Pull every line holding the word "ūkininkų" out of the data and copy it.

(Dataset entries)
-.-.-

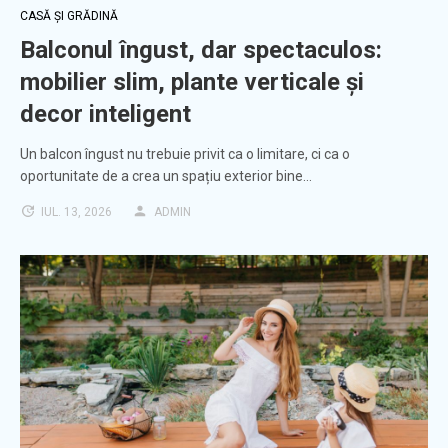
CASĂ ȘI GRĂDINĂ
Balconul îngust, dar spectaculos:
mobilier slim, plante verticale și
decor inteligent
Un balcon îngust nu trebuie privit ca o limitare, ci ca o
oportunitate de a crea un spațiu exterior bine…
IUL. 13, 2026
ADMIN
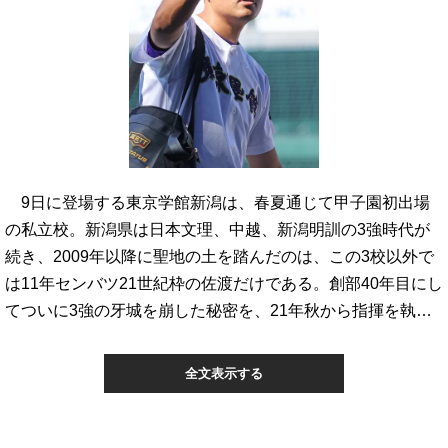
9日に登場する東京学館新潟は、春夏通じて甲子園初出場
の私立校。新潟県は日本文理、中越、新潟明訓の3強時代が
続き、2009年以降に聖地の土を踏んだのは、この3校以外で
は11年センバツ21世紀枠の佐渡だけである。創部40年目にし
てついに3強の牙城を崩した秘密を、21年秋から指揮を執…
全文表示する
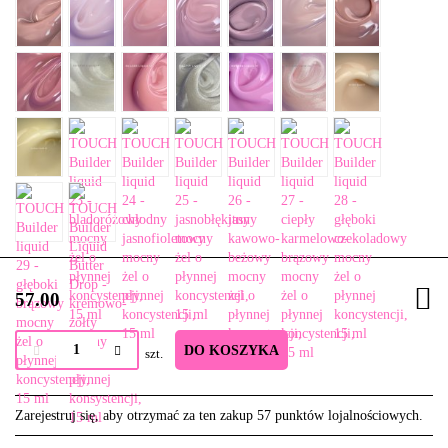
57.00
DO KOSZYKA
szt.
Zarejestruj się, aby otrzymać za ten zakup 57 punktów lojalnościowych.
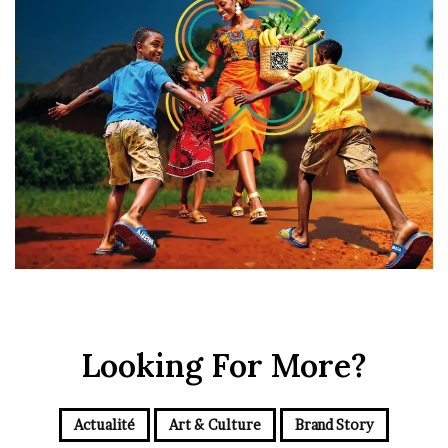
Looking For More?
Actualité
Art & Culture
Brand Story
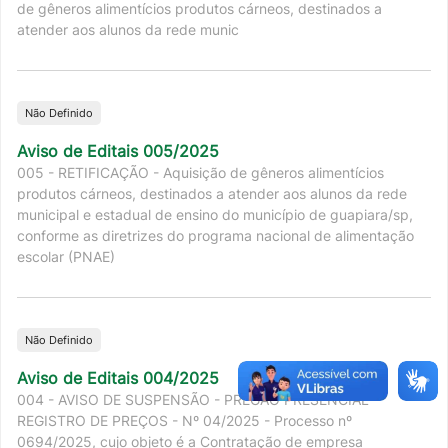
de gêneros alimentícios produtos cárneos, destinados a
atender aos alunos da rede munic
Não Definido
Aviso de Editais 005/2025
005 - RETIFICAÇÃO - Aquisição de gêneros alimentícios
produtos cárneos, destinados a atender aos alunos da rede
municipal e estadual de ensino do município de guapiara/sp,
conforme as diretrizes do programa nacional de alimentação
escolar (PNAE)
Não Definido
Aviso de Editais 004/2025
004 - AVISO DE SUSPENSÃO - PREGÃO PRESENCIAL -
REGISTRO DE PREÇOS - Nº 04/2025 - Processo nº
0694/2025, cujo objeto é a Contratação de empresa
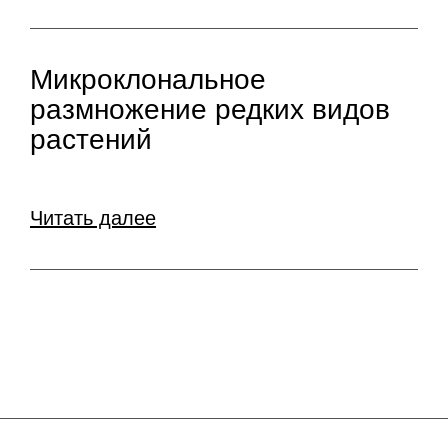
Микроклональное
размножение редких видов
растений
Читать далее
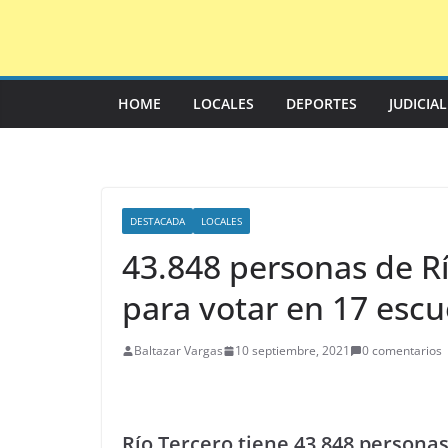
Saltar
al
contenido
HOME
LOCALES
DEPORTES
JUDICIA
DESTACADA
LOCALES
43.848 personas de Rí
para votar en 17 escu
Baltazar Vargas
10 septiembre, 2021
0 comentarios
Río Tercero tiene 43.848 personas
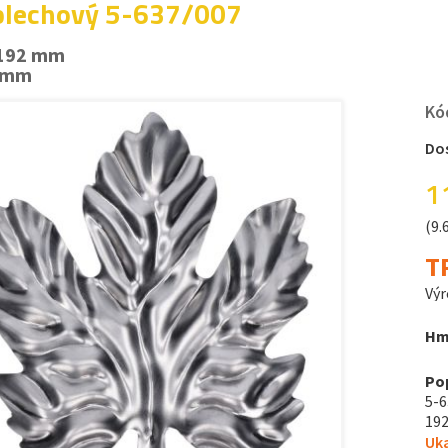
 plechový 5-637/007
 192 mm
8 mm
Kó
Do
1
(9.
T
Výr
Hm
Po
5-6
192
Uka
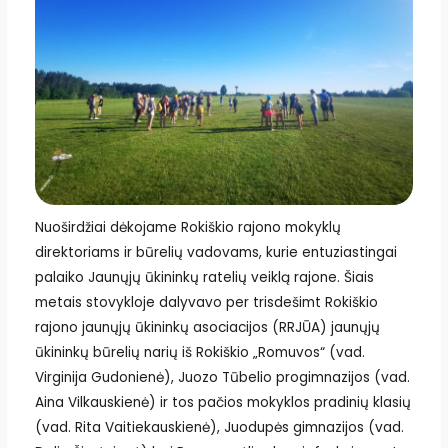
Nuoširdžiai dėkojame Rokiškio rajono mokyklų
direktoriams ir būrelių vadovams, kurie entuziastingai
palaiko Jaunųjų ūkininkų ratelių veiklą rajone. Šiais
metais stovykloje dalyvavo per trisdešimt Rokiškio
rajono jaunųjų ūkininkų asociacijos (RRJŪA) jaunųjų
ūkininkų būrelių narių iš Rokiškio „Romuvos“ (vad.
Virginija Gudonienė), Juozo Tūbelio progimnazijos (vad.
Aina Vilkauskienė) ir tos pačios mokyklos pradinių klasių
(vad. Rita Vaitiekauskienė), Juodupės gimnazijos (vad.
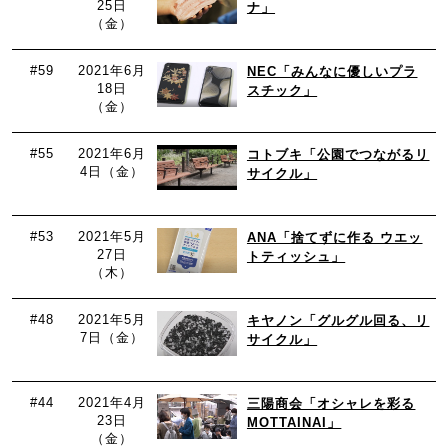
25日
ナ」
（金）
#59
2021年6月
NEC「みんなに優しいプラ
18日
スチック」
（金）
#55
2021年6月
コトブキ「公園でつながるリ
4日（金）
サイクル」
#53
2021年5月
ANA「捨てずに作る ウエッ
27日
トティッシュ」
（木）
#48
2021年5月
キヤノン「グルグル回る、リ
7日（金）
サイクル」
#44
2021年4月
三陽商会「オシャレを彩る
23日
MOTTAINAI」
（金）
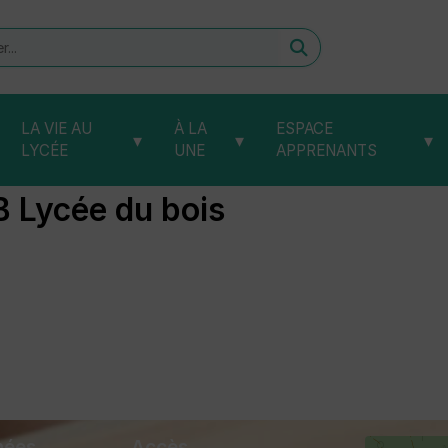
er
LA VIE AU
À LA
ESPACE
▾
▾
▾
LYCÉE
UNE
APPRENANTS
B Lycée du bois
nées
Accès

-.-.-

_ANSWER BOX_:
palaiko Jaunųjų ūkininkų ratelių veiklą rajone. Šiais
rajono jaunųjų ūkininkų asociacijos (RRJŪA) jaunųjų
ūkininkų būrelių narių iš Rokiškio „Romuvos“ (vad.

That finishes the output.